(Exercise prompt) From the data below, report how many lines contain the word "paragraph", giving the number and nothing else.

[Document layout detection data]
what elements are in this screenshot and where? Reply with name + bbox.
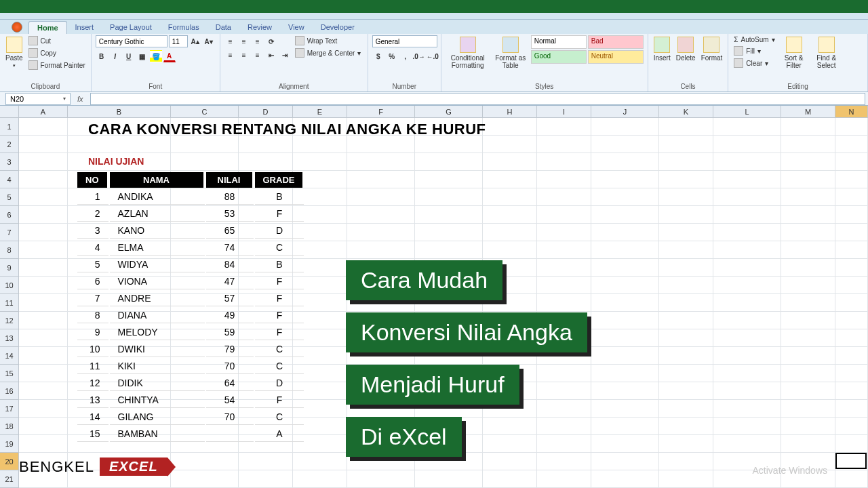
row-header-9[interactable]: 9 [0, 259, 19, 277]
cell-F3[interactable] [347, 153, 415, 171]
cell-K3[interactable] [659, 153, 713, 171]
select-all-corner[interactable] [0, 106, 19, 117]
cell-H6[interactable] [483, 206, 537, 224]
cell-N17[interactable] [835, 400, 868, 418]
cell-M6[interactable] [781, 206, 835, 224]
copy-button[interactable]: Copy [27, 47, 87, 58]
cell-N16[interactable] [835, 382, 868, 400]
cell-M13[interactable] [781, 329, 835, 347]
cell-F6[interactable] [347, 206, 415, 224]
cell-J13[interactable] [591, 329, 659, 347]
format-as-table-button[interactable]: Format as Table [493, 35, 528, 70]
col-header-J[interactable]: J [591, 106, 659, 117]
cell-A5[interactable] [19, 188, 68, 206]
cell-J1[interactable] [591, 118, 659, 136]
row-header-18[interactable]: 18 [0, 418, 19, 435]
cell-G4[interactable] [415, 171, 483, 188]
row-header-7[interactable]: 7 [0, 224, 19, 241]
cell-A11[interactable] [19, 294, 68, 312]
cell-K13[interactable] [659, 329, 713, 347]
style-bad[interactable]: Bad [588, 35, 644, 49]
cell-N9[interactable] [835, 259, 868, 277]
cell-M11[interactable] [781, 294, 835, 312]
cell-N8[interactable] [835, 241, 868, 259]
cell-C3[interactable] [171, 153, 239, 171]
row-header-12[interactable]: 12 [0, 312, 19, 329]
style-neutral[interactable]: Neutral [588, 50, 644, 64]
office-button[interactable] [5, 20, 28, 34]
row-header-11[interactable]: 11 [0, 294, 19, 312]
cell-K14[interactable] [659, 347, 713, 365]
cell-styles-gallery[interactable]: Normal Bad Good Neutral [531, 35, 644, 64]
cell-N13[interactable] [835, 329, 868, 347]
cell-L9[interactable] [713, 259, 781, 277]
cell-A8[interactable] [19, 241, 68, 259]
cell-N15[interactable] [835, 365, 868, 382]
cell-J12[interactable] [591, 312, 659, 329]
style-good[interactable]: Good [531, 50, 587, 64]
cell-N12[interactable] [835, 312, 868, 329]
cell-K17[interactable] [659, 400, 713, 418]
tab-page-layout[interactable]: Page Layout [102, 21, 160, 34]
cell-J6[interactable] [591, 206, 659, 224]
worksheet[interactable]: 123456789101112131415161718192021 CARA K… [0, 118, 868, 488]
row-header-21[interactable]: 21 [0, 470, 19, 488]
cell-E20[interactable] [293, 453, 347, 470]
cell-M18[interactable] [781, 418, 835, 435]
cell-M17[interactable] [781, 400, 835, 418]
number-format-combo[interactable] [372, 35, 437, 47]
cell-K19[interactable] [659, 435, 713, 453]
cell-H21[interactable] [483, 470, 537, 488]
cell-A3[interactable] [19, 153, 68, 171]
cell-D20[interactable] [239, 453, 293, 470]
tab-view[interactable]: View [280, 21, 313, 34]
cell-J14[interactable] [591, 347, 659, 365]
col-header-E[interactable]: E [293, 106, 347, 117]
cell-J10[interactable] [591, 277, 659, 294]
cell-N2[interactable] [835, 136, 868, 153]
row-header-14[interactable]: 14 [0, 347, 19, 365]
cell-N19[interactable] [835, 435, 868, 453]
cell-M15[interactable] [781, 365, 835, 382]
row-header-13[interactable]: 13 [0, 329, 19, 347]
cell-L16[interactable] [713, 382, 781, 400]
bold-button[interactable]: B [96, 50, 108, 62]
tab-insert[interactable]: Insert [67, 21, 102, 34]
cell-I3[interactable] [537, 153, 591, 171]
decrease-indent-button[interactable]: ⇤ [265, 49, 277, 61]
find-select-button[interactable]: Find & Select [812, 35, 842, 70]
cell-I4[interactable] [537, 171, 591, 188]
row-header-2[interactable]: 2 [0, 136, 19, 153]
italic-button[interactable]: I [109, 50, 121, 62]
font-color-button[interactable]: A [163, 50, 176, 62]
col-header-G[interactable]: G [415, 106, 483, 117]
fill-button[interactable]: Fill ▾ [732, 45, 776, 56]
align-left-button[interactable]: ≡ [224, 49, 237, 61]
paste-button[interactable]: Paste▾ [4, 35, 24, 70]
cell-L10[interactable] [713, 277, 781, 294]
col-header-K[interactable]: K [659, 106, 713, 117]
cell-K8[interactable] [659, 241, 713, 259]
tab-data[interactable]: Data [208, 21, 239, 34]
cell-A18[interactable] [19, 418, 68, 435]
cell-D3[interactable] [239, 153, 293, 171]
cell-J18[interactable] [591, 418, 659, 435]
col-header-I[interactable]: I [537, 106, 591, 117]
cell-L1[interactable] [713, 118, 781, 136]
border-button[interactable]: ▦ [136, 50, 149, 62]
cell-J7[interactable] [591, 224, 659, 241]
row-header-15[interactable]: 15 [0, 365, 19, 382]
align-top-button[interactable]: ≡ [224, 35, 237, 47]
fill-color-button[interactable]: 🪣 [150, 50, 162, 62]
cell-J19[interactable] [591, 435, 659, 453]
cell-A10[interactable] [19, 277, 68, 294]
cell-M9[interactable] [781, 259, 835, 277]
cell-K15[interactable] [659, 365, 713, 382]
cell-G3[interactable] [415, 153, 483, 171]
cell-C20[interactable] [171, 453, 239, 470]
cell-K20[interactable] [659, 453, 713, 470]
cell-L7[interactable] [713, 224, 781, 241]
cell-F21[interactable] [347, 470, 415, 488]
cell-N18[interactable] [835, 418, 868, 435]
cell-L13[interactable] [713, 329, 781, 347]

...

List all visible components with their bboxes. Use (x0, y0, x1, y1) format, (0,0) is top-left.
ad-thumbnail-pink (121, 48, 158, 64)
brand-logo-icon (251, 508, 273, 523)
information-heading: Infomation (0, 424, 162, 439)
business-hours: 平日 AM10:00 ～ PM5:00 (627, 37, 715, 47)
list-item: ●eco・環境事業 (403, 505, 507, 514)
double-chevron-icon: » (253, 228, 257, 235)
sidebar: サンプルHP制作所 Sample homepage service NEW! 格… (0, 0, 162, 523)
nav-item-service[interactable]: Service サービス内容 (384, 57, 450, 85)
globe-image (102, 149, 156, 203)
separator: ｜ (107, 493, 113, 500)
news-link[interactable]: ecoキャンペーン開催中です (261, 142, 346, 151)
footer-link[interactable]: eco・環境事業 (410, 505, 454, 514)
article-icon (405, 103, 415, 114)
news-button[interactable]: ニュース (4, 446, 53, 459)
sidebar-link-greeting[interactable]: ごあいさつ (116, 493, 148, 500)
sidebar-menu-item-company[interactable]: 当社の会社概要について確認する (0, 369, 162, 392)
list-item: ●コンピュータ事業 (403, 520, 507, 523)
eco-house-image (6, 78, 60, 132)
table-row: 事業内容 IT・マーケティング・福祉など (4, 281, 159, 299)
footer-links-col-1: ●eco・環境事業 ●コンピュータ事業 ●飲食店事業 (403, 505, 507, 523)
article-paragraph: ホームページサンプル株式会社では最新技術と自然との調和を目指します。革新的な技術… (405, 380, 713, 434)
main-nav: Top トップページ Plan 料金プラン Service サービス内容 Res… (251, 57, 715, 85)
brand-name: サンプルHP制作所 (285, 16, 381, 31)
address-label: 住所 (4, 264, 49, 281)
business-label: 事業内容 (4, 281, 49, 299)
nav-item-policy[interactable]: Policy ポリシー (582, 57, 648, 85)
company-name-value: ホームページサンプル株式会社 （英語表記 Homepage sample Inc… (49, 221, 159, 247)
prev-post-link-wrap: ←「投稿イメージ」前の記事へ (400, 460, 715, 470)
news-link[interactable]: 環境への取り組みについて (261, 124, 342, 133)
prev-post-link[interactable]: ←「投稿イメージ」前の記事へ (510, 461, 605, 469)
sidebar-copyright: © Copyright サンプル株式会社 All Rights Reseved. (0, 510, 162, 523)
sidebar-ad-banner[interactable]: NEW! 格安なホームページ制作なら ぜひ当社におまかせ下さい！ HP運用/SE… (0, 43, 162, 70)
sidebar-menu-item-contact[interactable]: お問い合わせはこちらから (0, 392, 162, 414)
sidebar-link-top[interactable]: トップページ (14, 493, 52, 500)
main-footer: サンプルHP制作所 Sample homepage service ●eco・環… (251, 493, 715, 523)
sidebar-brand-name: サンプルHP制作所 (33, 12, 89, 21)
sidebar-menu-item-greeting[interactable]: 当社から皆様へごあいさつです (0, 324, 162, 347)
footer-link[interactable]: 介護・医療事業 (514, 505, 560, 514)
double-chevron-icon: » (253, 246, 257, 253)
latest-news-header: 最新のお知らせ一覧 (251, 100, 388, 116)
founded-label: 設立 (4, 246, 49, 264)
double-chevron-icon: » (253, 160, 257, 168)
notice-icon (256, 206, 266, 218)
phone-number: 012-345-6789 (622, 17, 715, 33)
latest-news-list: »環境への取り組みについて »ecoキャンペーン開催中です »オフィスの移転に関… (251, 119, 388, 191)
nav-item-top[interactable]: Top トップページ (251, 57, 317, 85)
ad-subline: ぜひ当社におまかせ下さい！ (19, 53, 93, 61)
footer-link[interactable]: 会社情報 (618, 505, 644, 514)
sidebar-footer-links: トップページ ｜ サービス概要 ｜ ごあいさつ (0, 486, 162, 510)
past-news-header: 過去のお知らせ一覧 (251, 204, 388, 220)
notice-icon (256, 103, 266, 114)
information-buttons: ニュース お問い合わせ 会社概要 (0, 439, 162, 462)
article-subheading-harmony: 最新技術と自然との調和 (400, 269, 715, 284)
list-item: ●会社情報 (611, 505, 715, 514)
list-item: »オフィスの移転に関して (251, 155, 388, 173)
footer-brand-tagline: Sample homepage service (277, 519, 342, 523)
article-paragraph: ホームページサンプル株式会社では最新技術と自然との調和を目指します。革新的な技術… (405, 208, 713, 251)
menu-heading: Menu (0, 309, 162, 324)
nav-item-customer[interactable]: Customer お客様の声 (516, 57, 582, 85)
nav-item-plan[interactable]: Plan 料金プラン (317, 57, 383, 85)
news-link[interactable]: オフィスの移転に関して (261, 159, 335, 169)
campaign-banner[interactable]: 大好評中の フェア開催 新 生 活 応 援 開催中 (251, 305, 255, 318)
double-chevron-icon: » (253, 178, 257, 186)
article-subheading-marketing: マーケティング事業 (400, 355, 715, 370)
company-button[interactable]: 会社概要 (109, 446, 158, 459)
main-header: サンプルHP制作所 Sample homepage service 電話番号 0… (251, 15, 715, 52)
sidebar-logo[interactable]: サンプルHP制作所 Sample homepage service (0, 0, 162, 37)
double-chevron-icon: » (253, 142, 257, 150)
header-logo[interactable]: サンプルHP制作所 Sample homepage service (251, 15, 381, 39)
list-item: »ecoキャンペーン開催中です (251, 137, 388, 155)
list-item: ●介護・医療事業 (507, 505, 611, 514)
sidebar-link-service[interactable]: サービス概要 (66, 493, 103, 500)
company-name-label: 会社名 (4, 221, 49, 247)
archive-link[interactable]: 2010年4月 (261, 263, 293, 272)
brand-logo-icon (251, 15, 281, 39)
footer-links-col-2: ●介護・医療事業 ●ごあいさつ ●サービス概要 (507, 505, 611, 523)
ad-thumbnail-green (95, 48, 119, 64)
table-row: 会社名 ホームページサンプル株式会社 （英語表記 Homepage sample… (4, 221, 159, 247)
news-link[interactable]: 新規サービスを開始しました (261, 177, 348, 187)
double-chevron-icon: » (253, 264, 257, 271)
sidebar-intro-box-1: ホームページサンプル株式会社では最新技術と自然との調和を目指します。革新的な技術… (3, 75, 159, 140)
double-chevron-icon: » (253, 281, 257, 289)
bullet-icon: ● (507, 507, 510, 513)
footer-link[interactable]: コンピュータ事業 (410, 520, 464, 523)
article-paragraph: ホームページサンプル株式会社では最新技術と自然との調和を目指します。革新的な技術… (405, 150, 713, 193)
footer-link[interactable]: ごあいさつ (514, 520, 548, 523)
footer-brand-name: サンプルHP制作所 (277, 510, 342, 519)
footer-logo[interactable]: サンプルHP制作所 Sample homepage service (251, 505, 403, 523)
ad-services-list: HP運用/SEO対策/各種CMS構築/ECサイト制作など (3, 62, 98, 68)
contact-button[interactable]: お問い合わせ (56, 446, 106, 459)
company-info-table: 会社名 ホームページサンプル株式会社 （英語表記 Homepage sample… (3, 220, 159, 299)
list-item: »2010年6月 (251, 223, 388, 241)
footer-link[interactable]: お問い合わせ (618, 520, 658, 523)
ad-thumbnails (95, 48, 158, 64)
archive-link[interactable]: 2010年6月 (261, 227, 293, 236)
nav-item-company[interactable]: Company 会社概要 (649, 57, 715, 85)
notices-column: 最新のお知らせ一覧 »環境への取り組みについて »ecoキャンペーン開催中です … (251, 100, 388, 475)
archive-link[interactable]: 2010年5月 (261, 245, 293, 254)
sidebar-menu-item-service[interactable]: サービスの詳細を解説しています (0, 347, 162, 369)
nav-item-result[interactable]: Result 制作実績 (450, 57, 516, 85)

(Answer to this problem) 3